Le fact-checking est souvent un moyen de se dédouaner après avoir organisé des débats politiques racoleurs ou laissé circulé des fake news sur le Web. Ainsi, après les élections américaines de 2016, Facebook, accusé d’avoir été un vecteur de propagation de fausses informations, s’était associé à une quarantaine de médias pour un dispositif de fact-checking. Mais, surtout, chaque fois qu’un politique dit n’importe quoi, le ­fact-checking offre un espace d’expression à ses idées.

L’argument relativiste

Ce ne sont pas les faits qui font changer les gens d’avis mais les gens qui leur ressemblent. Le fact-checking ne permet pas de lutter contre la dissémination des fake news, parce qu’il ne s’adresse qu’aux convaincus qui viennent se conforter dans ce qu’ils croyaient déjà. Chaque camp choisit ainsi ses « experts ». Des lobbys et des partis politiques font désormais circuler leurs chiffres sous la forme de fact-checking scientifique.

Le contre-argument journalistique

Dans une culture où le journalisme se confond parfois avec le commentaire, les rubriques de fact-checking ont permis un retour aux fondamentaux du métier. Tant mieux si les nouvelles générations de journalistes passent par cette école de vérification des faits. Le but du fact-­checking est de faire de la pédagogie et de s’intéresser aux sources. Cela peut être l’occasion de ­vulgariser des sujets, comme les niches ­fiscales, les aides sociales ou d’autres questions qui n’auraient pas été approfondies sinon.
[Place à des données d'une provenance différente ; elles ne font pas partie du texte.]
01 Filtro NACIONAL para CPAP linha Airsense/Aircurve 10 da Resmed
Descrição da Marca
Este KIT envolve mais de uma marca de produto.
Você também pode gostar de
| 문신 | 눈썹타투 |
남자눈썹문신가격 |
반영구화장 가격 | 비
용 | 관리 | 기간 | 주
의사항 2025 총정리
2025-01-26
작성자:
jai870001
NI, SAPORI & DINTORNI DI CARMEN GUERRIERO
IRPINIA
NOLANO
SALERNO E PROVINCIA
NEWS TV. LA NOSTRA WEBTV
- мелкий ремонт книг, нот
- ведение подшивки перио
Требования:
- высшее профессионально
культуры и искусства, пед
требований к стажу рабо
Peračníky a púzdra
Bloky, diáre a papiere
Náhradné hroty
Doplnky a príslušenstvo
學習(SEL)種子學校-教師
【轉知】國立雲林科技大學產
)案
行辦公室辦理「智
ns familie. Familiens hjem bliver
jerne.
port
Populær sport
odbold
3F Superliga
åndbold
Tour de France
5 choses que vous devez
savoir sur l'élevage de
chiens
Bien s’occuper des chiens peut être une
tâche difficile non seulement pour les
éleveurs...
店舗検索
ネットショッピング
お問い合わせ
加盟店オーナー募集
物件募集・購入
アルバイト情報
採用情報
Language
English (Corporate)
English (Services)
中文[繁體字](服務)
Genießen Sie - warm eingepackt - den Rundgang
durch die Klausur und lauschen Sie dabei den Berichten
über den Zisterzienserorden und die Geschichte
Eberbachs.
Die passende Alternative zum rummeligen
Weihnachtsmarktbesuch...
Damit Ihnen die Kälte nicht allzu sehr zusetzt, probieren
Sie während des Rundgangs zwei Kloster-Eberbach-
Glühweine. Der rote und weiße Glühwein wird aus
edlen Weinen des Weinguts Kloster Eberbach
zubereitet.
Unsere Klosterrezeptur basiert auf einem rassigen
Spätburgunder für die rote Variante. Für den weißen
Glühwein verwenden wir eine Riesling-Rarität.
Le contre-argument éthique

On ne peut tout de même pas tendre le micro à des gens sans les confronter à la vérité. Que préfère-t-on : qu’Eric Zemmour ne soit contredit que sur une partie seulement de ses propos (les chiffres de l’immigration et des exilés, mais pas sa xénophobie) ou qu’on le laisse débiter ses contre-vérités sans aucun rappel des faits ? On ne peut pas laisser dire n’importe quoi. Il faut nommer les mensonges. Ce n’est pas parce que le format est parfois dévoyé qu’il faut abandonner l’exercice.
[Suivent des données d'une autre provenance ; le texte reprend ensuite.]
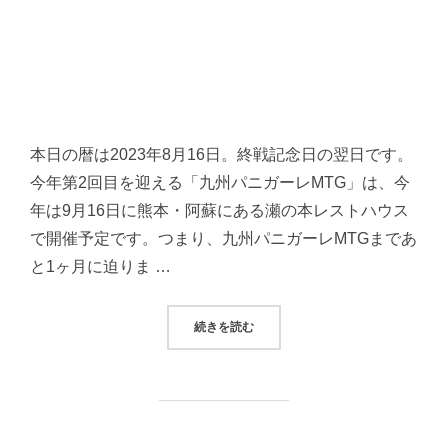
本日の暦は2023年8月16日。終戦記念日の翌日です。
今年第2回目を迎える「九州パニガーレMTG」は、今
年は9月16日に熊本・阿蘇にある瀬の本レストハウス
で開催予定です。つまり、九州パニガーレMTGまであ
と1ヶ月に迫りま …
“ドゥカティ・歴代パニガーレ 〜
続きを読む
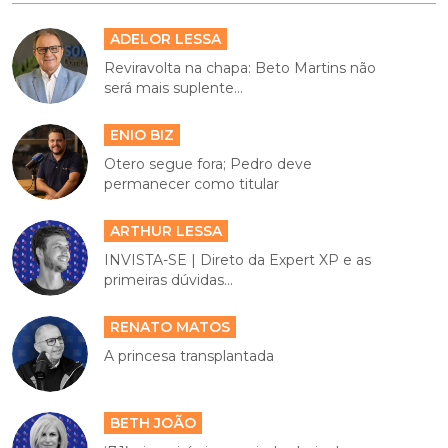
ADELOR LESSA
Reviravolta na chapa: Beto Martins não
será mais suplente...
ENIO BIZ
Otero segue fora; Pedro deve
permanecer como titular
ARTHUR LESSA
INVISTA-SE | Direto da Expert XP e as
primeiras dúvidas...
RENATO MATOS
A princesa transplantada
BETH JOÃO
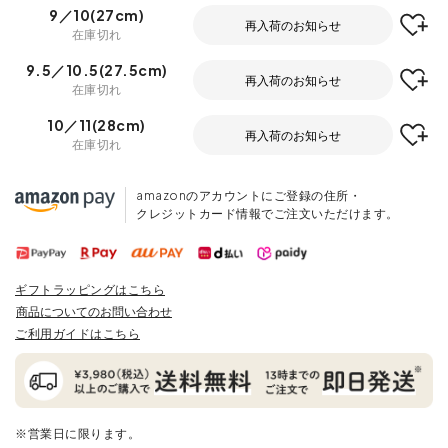
9／10(27cm)
再入荷のお知らせ
在庫切れ
9.5／10.5(27.5cm)
再入荷のお知らせ
在庫切れ
10／11(28cm)
再入荷のお知らせ
在庫切れ
amazonのアカウントにご登録の住所・
クレジットカード情報でご注文いただけます。
ギフトラッピングはこちら
商品についてのお問い合わせ
ご利用ガイドはこちら
※営業日に限ります。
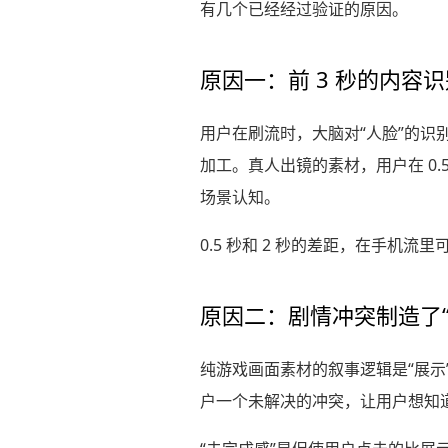
有几个已经经过验证的原因。
原因一：前 3 秒的内容
用户在刷流时，大脑对“人脸”的识
加工。真人出镜的素材，用户在 0.5
场景认知。
0.5 秒和 2 秒的差距，在手机
原因二：剧情冲突制造了“
纯游戏画面素材的叙事逻辑是“展示
户一个未解决的冲突，让用户想知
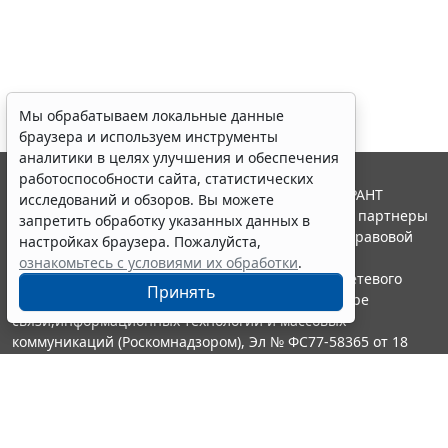
Мы обрабатываем локальные данные
браузера и используем инструменты
аналитики в целях улучшения и обеспечения
работоспособности сайта, статистических
© ООО "НПП "ГАРАНТ-СЕРВИС", 2026. Система ГАРАНТ
исследований и обзоров. Вы можете
выпускается с 1990 года. Компания "Гарант" и ее партнеры
запретить обработку указанных данных в
являются участниками Российской ассоциации правовой
настройках браузера. Пожалуйста,
информации ГАРАНТ.
ознакомьтесь с условиями их обработки
.
Портал ГАРАНТ.РУ зарегистрирован в качестве сетевого
Принять
издания Федеральной службой по надзору в сфере
связи,информационных технологий и массовых
коммуникаций (Роскомнадзором), Эл № ФС77-58365 от 18
июня 2014 года.
16+
Контакты
8-800-200-88-88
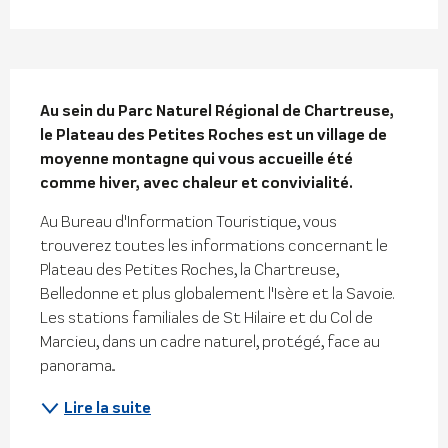
Description
Au sein du Parc Naturel Régional de Chartreuse, 
le Plateau des Petites Roches est un village de 
moyenne montagne qui vous accueille été 
comme hiver, avec chaleur et convivialité.
Au Bureau d'Information Touristique, vous 
trouverez toutes les informations concernant le 
Plateau des Petites Roches, la Chartreuse, 
Belledonne et plus globalement l'Isère et la Savoie. 
Les stations familiales de St Hilaire et du Col de 
Marcieu, dans un cadre naturel, protégé, face au 
panorama...
Lire la suite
Le contre-argument relativiste

L’épidémie de Covid-19 a prouvé que de nombreuses idées fausses circulaient. On ne peut pas renoncer à les contrer sous prétexte que les plus convaincus sont prêts à tout pour dénicher des informations qui leur donnent raison. Le fact-checking ne fera pas changer d’avis l’encarté ou le militant passionné, mais il peut donner à leurs proches des arguments pour débattre. Si personne ne se colle à cet exercice ingrat, aucunes données ne seront disponibles pour celui qui, de bonne foi, cherche à savoir de quoi il retourne.